=== Begin Enclosure ===

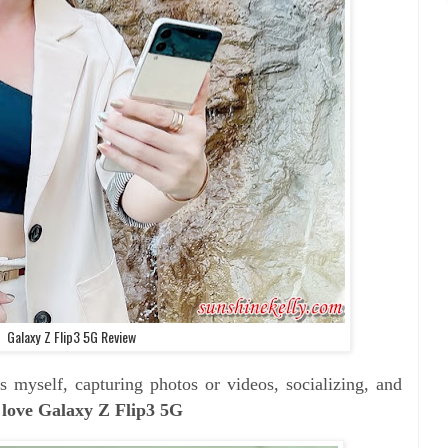
Galaxy Z Flip3 5G Review
 myself, capturing photos or videos, socializing, and
love Galaxy Z Flip3 5G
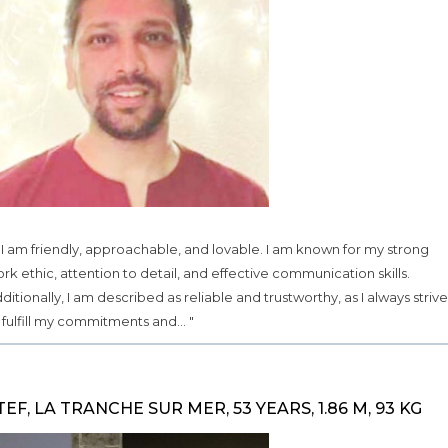
.. I am friendly, approachable, and lovable. I am known for my strong
rk ethic, attention to detail, and effective communication skills.
ditionally, I am described as reliable and trustworthy, as I always strive
 fulfill my commitments and... "
TEF, LA TRANCHE SUR MER, 53 YEARS, 1.86 M, 93 KG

=== End Enclosure ===

Set down all entries above again, exactly, without images.

▶ Answer section:
Galaxy Z Flip3 5G Review
 myself, capturing photos or videos, socializing, and
love Galaxy Z Flip3 5G
.. I am friendly, approachable, and lovable. I am known for my strong
rk ethic, attention to detail, and effective communication skills.
ditionally, I am described as reliable and trustworthy, as I always strive
 fulfill my commitments and... "
TEF, LA TRANCHE SUR MER, 53 YEARS, 1.86 M, 93 KG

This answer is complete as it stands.